Narrow segments include ETFs like IBTG, which only holds US Treasuries maturing in 2026, or LQDB, which only holds BBB-rated corporate bonds.

This allows active fund managers to use them in a variety of ways. Some use a certain percentage to align their portfolio to either longer or shorter duration bonds based on their view of the economy. Others use BlackRock’s broad AGG index fund as a storage tank when they receive large inflows, allowing them to invest money immediately while giving their active managers time to buy the right bonds.

“We use ETFs because it is operationally quick and easy to do. It’s a quick way to gain exposure to a whole range of bonds,” said Wylie Tollette, chief investment officer of Franklin Templeton Solutions. If “you buy and sell the bonds directly, you pay an embedded commission. When you add up the round-trip commission on the bonds, the ETF fee is very cheap.”

Professional investors’ interest in bond ETFs really started to pick up after many oil and gas companies failed in 2015. Back then, shorting BlackRock’s high-yield bond ETF proved to be a better hedge against junk bond defaults than buying a credit default index swap, as the ETF more accurately tracked the high-yield bond market.

“We’ve started to get a lot of inquiries from real bond traders. . . Up to this point, ETFs have probably been more used by fixed income tourists,” said Samara Cohen, BlackRock’s chief investment officer for ETFs.

Regulatory changes have also spurred adoption: in December 2021, New York state regulators began allowing insurers to treat passive fixed income ETFs like bonds for the purpose of calculating capital requirements. This made the products more attractive to some of the industry, and other states have followed suit.

Ramji said BlackRock ETF users include nine of the top 10 active managers and eight of the top 10 US insurance companies.

Some money managers are skeptical of the trend, arguing that as active investors they find it difficult to put money into other companies’ passive funds.

“The allocation of fees to fees is a real problem internally,” said a portfolio manager at a large fund house, who did not want to publicly criticize his colleagues. “At that point we decided that the ‘costs’ did not outweigh the benefits.”

BlackRock’s closest competitor, Vanguard, has opted for a very different strategy. It has 48 fixed-income ETFs with $389 billion in assets, up from 38 with $150 billion in 2017. The Pennsylvania-based group, which mostly serves retail clients, said it chose to streamline its selection Adjust to reflect “investors’ preference for low-cost, broadly diversified fixed income ETFs”.

Line chart of assets under management ($Trillions) showing that fixed income ETF assets have more than doubled in five years

However, many fixed income investors say the growth of bond ETFs has fundamentally changed the market for the better because of their structure. ETF stocks trade on exchanges throughout the day, and more than 80 percent of bond ETF trades occur without the need to buy or sell the underlying securities, increasing liquidity.

Additionally, the market makers, who buy and sell the actual bonds that back ETFs, have become accustomed to the pricing of large pieces of security.

“Five years ago, when we wanted to sell $20 million to $25 million in corporate investments, we had to do it line by line.
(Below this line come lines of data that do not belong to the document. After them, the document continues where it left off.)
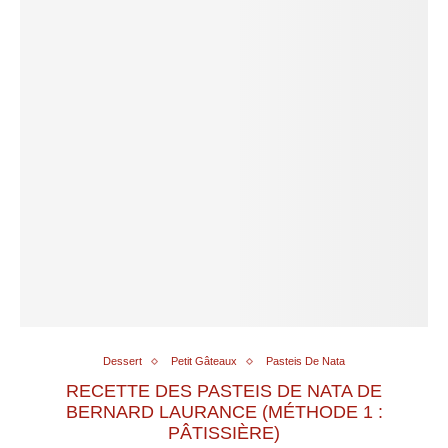
Dessert
Petit Gâteaux
Pasteis De Nata
RECETTE DES PASTEIS DE NATA DE
BERNARD LAURANCE (MÉTHODE 1 :
PÂTISSIÈRE)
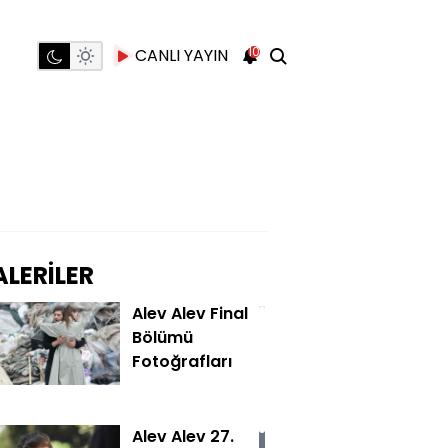
10
CANLI YAYIN
LERİLER
Alev Alev Final
Bölümü
Fotoğrafları
Alev Alev 27.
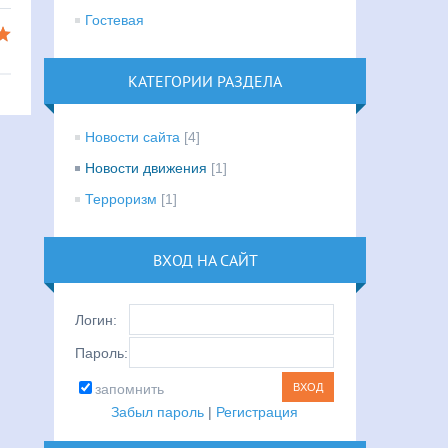
Гостевая
КАТЕГОРИИ РАЗДЕЛА
Новости сайта
[4]
Новости движения
[1]
Терроризм
[1]
ВХОД НА САЙТ
Логин:
Пароль:
запомнить
Забыл пароль
|
Регистрация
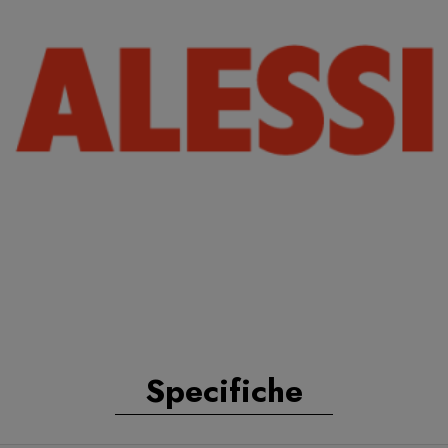
Specifiche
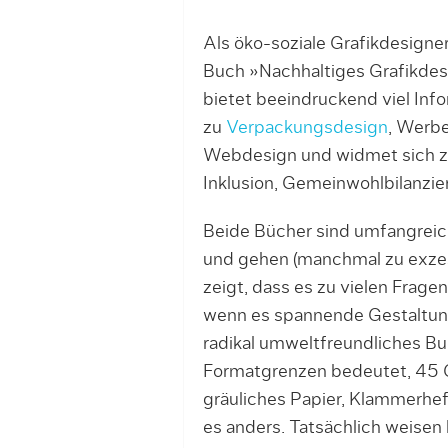
Als öko-soziale Grafikdesigner
Buch »Nachhaltiges Grafikdes
bietet beeindruckend viel Inf
zu
Verpackungsdesign
, Werbe
Webdesign und widmet sich z
Inklusion, Gemeinwohlbilanzier
Beide Bücher sind umfangreic
und gehen (manchmal zu exzess
zeigt, dass es zu vielen Frage
wenn es spannende Gestaltu
radikal umweltfreundliches Buc
Formatgrenzen bedeutet, 45 
gräuliches Papier, Klammerh
es anders. Tatsächlich weisen 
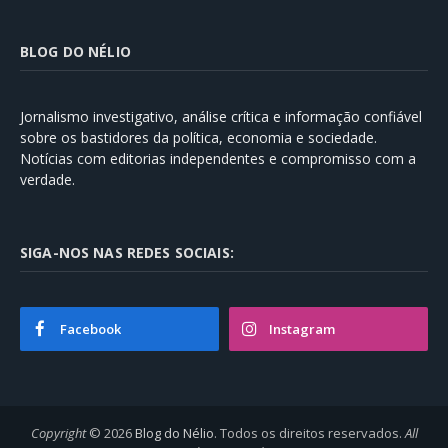
BLOG DO NÉLIO
Jornalismo investigativo, análise crítica e informação confiável
sobre os bastidores da política, economia e sociedade.
Notícias com editorias independentes e compromisso com a
verdade.
SIGA-NOS NAS REDES SOCIAIS:
Facebook
Instagram
Copyright
© 2026
Blog do Nélio
. Todos os direitos reservados.
All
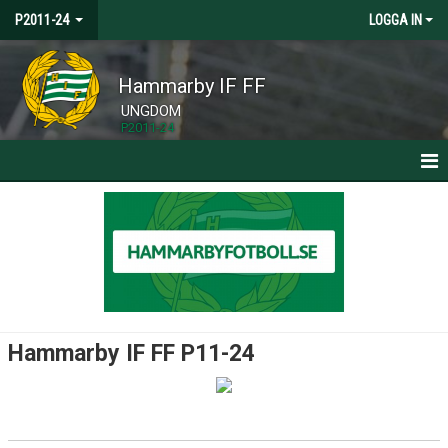
P2011-24
LOGGA IN
Hammarby IF FF
UNGDOM
P2011-24
HEM
NYHETER
KALENDER
TRUPPEN
Hammarby IF FF P11-24
BILDGALLERI
DOKUMENT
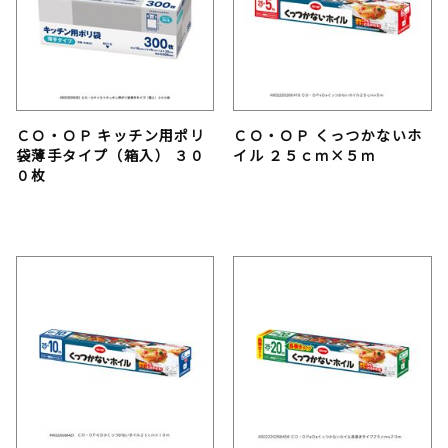
ＣＯ・ＯＰ キッチン用ポリ
ＣＯ・ＯＰ くっつかないホ
袋薄手タイプ（箱入） ３０
イル ２５ｃｍ×５ｍ
０枚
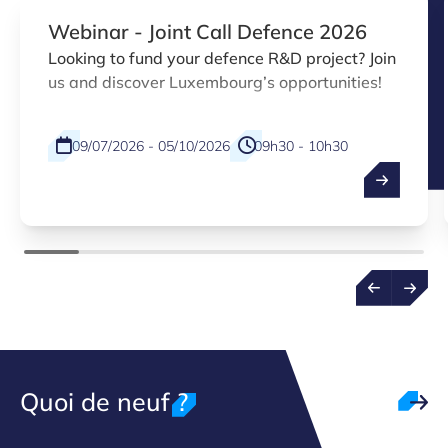
Webinar - Joint Call Defence 2026
Looking to fund your defence R&D project? Join
us and discover Luxembourg’s opportunities!
09/07/2026 - 05/10/2026
09h30 - 10h30
Physical
EN
Quoi de neuf ?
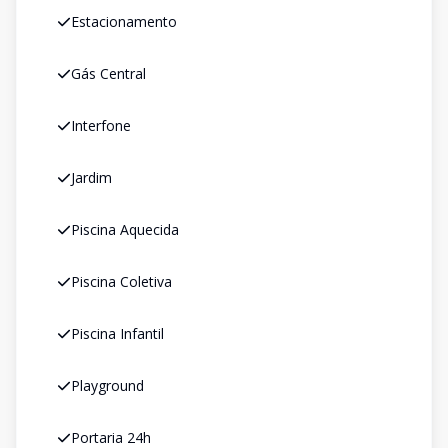
Estacionamento
Gás Central
Interfone
Jardim
Piscina Aquecida
Piscina Coletiva
Piscina Infantil
Playground
Portaria 24h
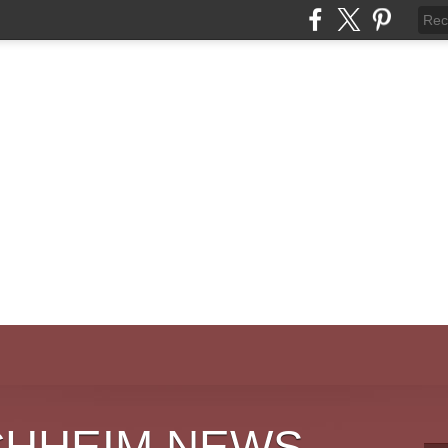
CHHEIM NEWS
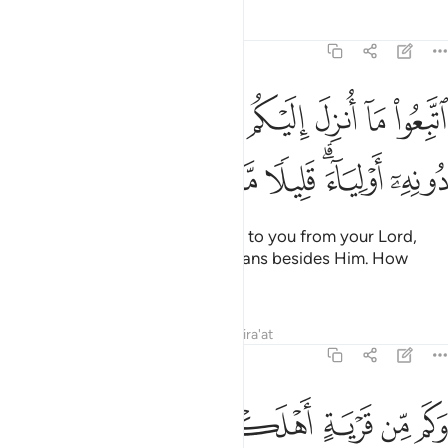
Tafsirs
Lessons
Reflections
7:3
ﱑ
ﱒ
ﱓ
ﱔ
ﱕ
ﱖ
ﱗ
ﱘ
ﱙ
تبعوا ما انزل اليكم من ربكم ولا تتبعوا من دونه اولياء قليلا ما تذكرون ٣
تَّبِعُوا۟ مَآ أُنزِلَ إِلَيْكُم مِّن رَّبِّكُمْ وَلَا تَتَّبِعُوا۟ مِن دُونِهِۦٓ أَوْلِيَآءَ ۗ قَلِيلًۭ
ﱚ
ﱛﱜ
ﱝ
ﱞ
ﱟ
ﱠ
Follow what has been sent down to you from your Lord,
and do not take others as guardians besides Him. How
seldom are you mindful!
Tafsirs
Lessons
Reflections
Qira'at
7:4
ﱡ
ﱢ
ﱣ
ﱤ
كم من قرية اهلكناها فجاءها باسنا بياتا او هم قايلون ٤
ﱥ
ﱦ
َكَم مِّن قَرْيَةٍ أَهْلَكْنَـٰهَا فَجَآءَهَا بَأْسُنَا بَيَـٰتًا أَوْ هُمْ قَآئِلُونَ ٤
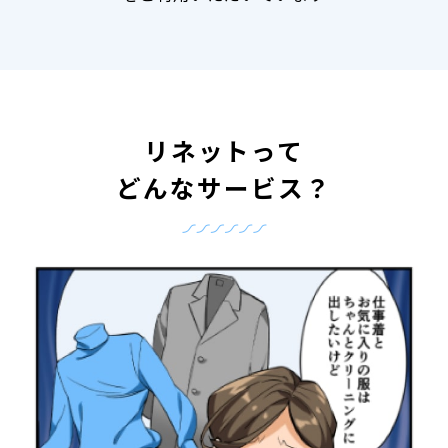
リネットって
どんなサービス？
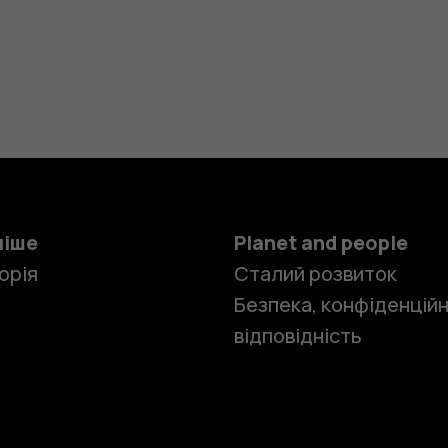
ніше
Planet and people
орія
Сталий розвиток
Безпека, конфіденційн
відповідність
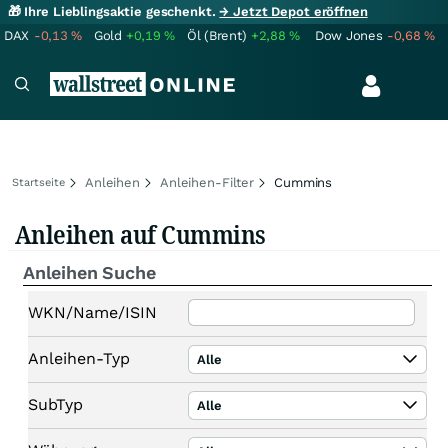
🎁 Ihre Lieblingsaktie geschenkt.
→ Jetzt Depot eröffnen
DAX
-0,13
%
Gold
+0,19
%
Öl (Brent)
+2,88
%
Dow Jones
-0,68
%
Anleihen
Anleihen-Filter
Cummins
Startseite
Anleihen auf Cummins
Anleihen Suche
WKN/Name/ISIN
Anleihen-Typ
Alle
SubTyp
Alle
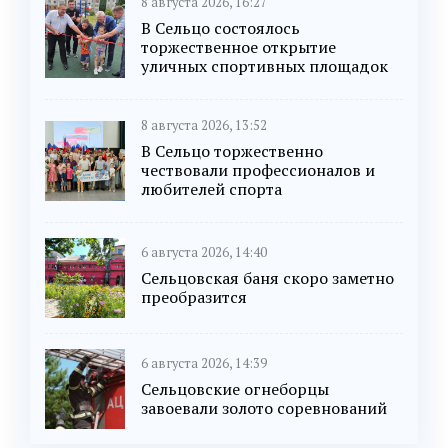
8 августа 2026, 16:27
В Сельцо состоялось
торжественное открытие
уличных спортивных площадок
8 августа 2026, 13:52
В Сельцо торжественно
чествовали профессионалов и
любителей спорта
6 августа 2026, 14:40
Сельцовская баня скоро заметно
преобразится
6 августа 2026, 14:39
Сельцовские огнеборцы
завоевали золото соревнований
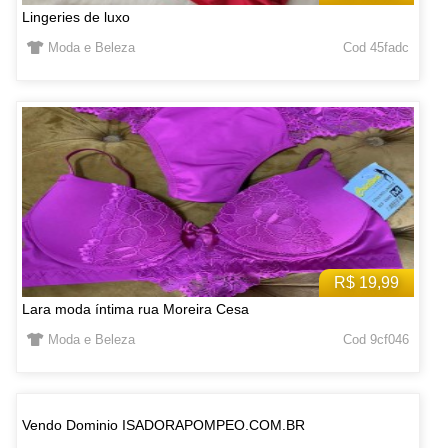
Lingeries de luxo
Moda e Beleza
Cod 45fadc
R$ 19,99
Lara moda íntima rua Moreira Cesa
Moda e Beleza
Cod 9cf046
Vendo Dominio ISADORAPOMPEO.COM.BR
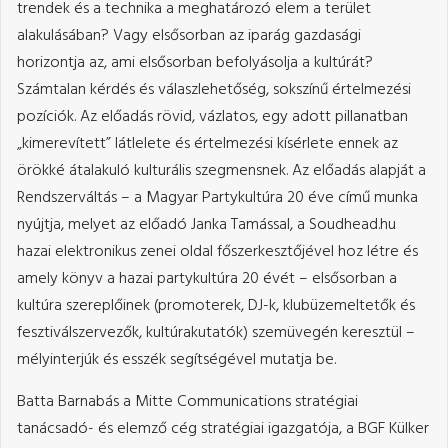
trendek és a technika a meghatározó elem a terület
alakulásában? Vagy elsősorban az iparág gazdasági
horizontja az, ami elsősorban befolyásolja a kultúrát?
Számtalan kérdés és válaszlehetőség, sokszínű értelmezési
pozíciók. Az előadás rövid, vázlatos, egy adott pillanatban
„kimerevített” látlelete és értelmezési kísérlete ennek az
örökké átalakuló kulturális szegmensnek. Az előadás alapját a
Rendszerváltás – a Magyar Partykultúra 20 éve című munka
nyújtja, melyet az előadó Janka Tamással, a Soudhead.hu
hazai elektronikus zenei oldal főszerkesztőjével hoz létre és
amely könyv a hazai partykultúra 20 évét – elsősorban a
kultúra szereplőinek (promoterek, DJ-k, klubüzemeltetők és
fesztiválszervezők, kultúrakutatók) szemüvegén keresztül –
mélyinterjúk és esszék segítségével mutatja be.
Batta Barnabás a Mitte Communications stratégiai
tanácsadó- és elemző cég stratégiai igazgatója, a BGF Külker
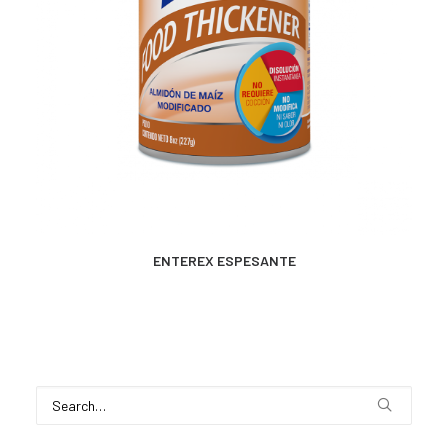
CONTACTO
SEARCH
MÁS INFORMACIÓN
ENTEREX ESPESANTE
Now merchants can offer it as a block price,” said John Gentry, head of corporate fixed income group at Federated Hermes. “This has helped us find bonds that we couldn’t find before.”

According to Manuel Hayes, senior credit portfolio manager at Insight Investment, using ETFs can help reduce the cost of buying high-yield corporate bonds from around 60 to 80 basis points to 15 or 20 basis points. “ETFs are here to stay and they are evolving. If you miss it, you’re missing half the market,” he said.